What that means in practice:
- Inference expertise, proven at scale. Building the world's best TTS required solving the same problems you face: maximizing throughput per GPU, minimizing time-to-first-token, tuning quantization without quality degradation, and keeping P99 latency tight under production load. That expertise applies directly to your LLM and model serving workloads.
- Integrated with the voice AI stack. Deploy a model on Inworld Compute and it is immediately accessible through Inworld Router alongside hundreds of provider models. Combine it with Inworld TTS, STT, and the Realtime API for end-to-end voice pipelines on the same infrastructure.
- Optimized serving, not just hardware. With managed deployment, we do not just provision GPUs. We select the optimal inference stack for your model, configure quantization (FP4/FP8), set up tensor parallelism, tune batching and caching, and monitor performance. You get an API endpoint, not a DevOps project.
- SOC 2 Type II with isolated tenancy. Your workload runs on dedicated GPU nodes with no shared tenancy. No noisy neighbors, no cold starts, no surprise evictions.
- B200 capacity available now. While most providers have waitlists or limited B200 availability, Inworld has dedicated capacity ready to deploy within hours.
Talk to our team to discuss capacity, configuration, and volume pricing.

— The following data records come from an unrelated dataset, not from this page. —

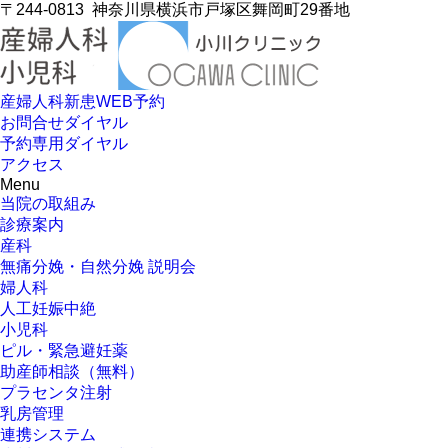
〒244-0813
神奈川県横浜市戸塚区舞岡町29番地
産婦人科新患WEB予約
お問合せダイヤル
予約専用ダイヤル
アクセス
Menu
当院の取組み
診療案内
産科
無痛分娩・自然分娩 説明会
婦人科
人工妊娠中絶
小児科
ピル・緊急避妊薬
助産師相談（無料）
プラセンタ注射
乳房管理
連携システム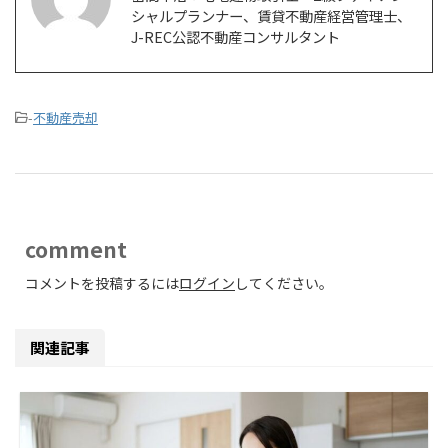
シャルプランナー、賃貸不動産経営管理士、
J-REC公認不動産コンサルタント
-
不動産売却
comment
コメントを投稿するには
ログイン
してください。
関連記事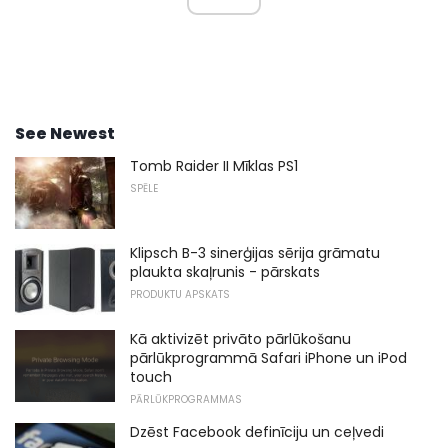
See Newest
Tomb Raider II Mīklas PS1
SPĒLE
Klipsch B-3 sinerģijas sērija grāmatu
plaukta skaļrunis - pārskats
PRODUKTU APSKATS
Kā aktivizēt privāto pārlūkošanu
pārlūkprogrammā Safari iPhone un iPod
touch
PĀRLŪKPROGRAMMAS
Dzēst Facebook definīciju un ceļvedi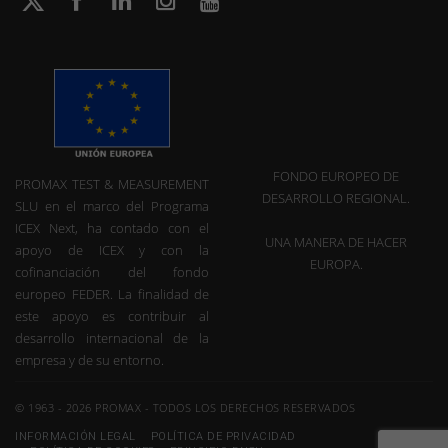
FONDO EUROPEO DE
PROMAX TEST & MEASUREMENT
DESARROLLO REGIONAL.
SLU en el marco del Programa
ICEX Next, ha contado con el
UNA MANERA DE HACER
apoyo de ICEX y con la
EUROPA.
cofinanciación del fondo
europeo FEDER. La finalidad de
este apoyo es contribuir al
desarrollo internacional de la
empresa y de su entorno.
© 1963 - 2026 PROMAX - TODOS LOS DERECHOS RESERVADOS
INFORMACIÓN LEGAL
POLÍTICA DE PRIVACIDAD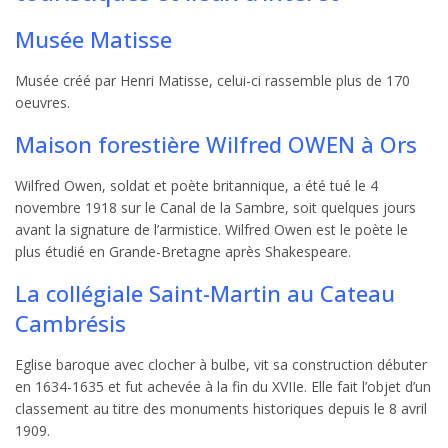
Musée Matisse
Musée créé par Henri Matisse, celui-ci rassemble plus de 170
oeuvres.
Maison forestière Wilfred OWEN à Ors
Wilfred Owen, soldat et poète britannique, a été tué le 4
novembre 1918 sur le Canal de la Sambre, soit quelques jours
avant la signature de l’armistice. Wilfred Owen est le poète le
plus étudié en Grande-Bretagne après Shakespeare.
La collégiale Saint-Martin au Cateau
Cambrésis
Eglise baroque avec clocher à bulbe, vit sa construction débuter
en 1634-1635 et fut achevée à la fin du XVIIe. Elle fait l’objet d’un
classement au titre des monuments historiques depuis le 8 avril
1909.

Frequently asked questions
What is the best GPU cloud for AI inference in 2026?
The best GPU cloud for AI inference depends on your workload. Lambda Labs offers the lowest B200 on-demand pricing at $3.49/GPU/hr. CoreWeave provides the largest GPU-native infrastructure with reserved pricing as low as $2.65/GPU/hr on annual contracts. RunPod offers flexible serverless GPU access. Inworld Compute combines B200 availability with integrated model routing, letting you deploy models and access them through the same API used for OpenAI and Anthropic.

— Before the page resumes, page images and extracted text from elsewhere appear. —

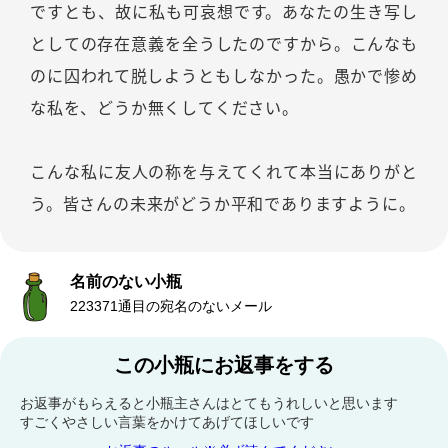
ですとも、故に私も可哀想です。あなたの生き写し
としての存在意義を全うしたのですから。こんなも
のに囚われて脱しようともしなかった。愚かで惨め
な私を、どうか無くしてください。
こんな私に友人の称を与えてくれて本当にありがと
う。皆さんの未来がどうか平和でありますように。
名前のない小瓶
223371通目の宛名のないメール
この小瓶にお返事をする
お返事がもらえると小瓶主さんはとてもうれしいと思います
すごくやさしい言葉をかけてあげてほしいです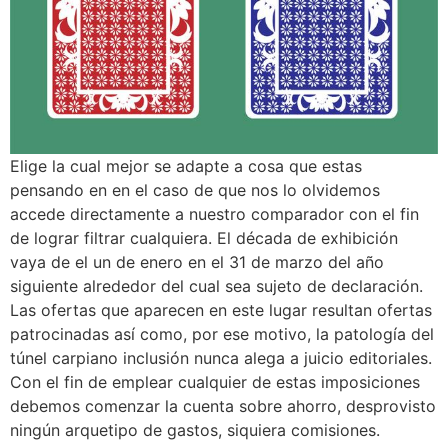
Elige la cual mejor se adapte a cosa que estas
pensando en en el caso de que nos lo olvidemos
accede directamente a nuestro comparador con el fin
de lograr filtrar cualquiera. El década de exhibición
vaya de el un de enero en el 31 de marzo del año
siguiente alrededor del cual sea sujeto de declaración.
Las ofertas que aparecen en este lugar resultan ofertas
patrocinadas así­ como, por ese motivo, la patologí­a del
túnel carpiano inclusión nunca alega a juicio editoriales.
Con el fin de emplear cualquier de estas imposiciones
debemos comenzar la cuenta sobre ahorro, desprovisto
ningún arquetipo de gastos, siquiera comisiones.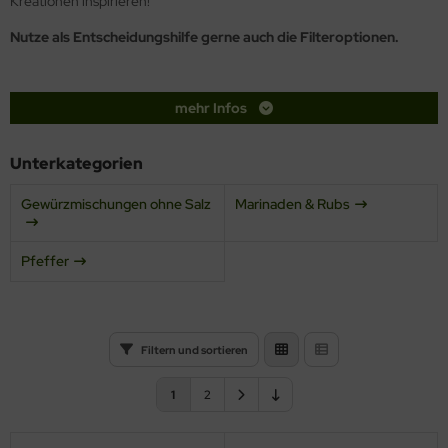
Kreationen inspirieren!
Nutze als Entscheidungshilfe gerne auch die Filteroptionen.
mehr Infos
Unterkategorien
Gewürzmischungen ohne Salz
Marinaden & Rubs
Pfeffer
Filtern und sortieren
1
2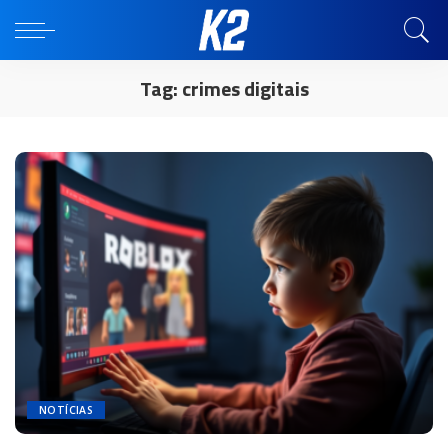
Tag:
crimes digitais
NOTÍCIAS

How much does a B200 GPU cost per hour?
B200 on-demand pricing ranges from $3.49/GPU/hr (Lambda Labs) to approximately $14.24/GPU/hr (AWS P6 instances). CoreWeave offers reserved pricing starting at $2.65/GPU/hr on annual commitments. RunPod lists B200s at $5.98/GPU/hr. Pricing varies significantly based on commitment length, region, and availability.

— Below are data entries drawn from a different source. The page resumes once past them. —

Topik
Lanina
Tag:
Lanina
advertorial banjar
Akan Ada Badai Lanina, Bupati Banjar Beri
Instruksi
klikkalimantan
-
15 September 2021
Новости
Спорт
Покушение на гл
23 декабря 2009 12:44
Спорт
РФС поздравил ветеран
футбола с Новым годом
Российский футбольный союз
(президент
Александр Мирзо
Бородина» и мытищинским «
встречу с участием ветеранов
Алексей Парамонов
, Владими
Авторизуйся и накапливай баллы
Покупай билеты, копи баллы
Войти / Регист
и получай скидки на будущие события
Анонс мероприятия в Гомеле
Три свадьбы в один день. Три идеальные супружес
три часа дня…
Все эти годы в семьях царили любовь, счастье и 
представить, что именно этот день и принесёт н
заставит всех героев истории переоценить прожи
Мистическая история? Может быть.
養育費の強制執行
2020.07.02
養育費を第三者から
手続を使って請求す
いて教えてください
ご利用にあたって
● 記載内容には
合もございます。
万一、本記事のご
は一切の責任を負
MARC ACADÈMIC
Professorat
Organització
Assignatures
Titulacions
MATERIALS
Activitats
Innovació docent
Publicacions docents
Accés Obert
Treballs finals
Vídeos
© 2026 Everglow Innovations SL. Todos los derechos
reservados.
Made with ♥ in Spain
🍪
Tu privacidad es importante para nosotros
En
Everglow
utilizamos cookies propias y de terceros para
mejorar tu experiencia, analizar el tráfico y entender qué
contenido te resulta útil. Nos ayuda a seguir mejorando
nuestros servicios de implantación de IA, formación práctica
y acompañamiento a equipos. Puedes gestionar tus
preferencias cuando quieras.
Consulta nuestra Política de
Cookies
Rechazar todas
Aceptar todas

What is the NVIDIA B200 and why does it matter for inference?
The NVIDIA B200 is a Blackwell-architecture GPU with 192 GB HBM3e memory, 8 TB/s memory bandwidth, and 208 billion transistors. It delivers approximately 4x the inference throughput of the H100. For LLM inference, the B200's larger memory capacity allows hosting larger models without tensor parallelism, and its higher bandwidth reduces time-to-first-token latency.
Can I get B200 GPUs right now?
B200 availability remains constrained globally through mid-2026 due to sustained demand exceeding NVIDIA's supply. Several providers have waitlists. Inworld Compute, Lambda Labs, CoreWeave, and RunPod currently offer B200 access, though availability windows vary. Check each provider's status page for current waitlist times.
What is the difference between managed GPU deployment and raw GPU access?
Raw GPU access gives you a bare Kubernetes cluster or virtual machine with GPUs attached. You handle model deployment, scaling, monitoring, and API serving yourself. Managed deployment handles model serving, autoscaling, health checks, and API endpoint management for you. Some providers like Inworld Compute and Modal offer managed deployment. Others like Lambda Labs and CoreWeave primarily offer raw GPU access with varying levels of orchestration tooling.
Should I use dedicated GPUs or serverless GPU inference?
Dedicated GPUs are better for sustained, high-throughput workloads where predictable latency matters, such as real-time voice AI or always-on chatbots. Serverless GPU inference is better for bursty or intermittent workloads where paying per-request is more economical than reserving capacity. Many teams use a hybrid approach: dedicated GPUs for baseline traffic and serverless for overflow.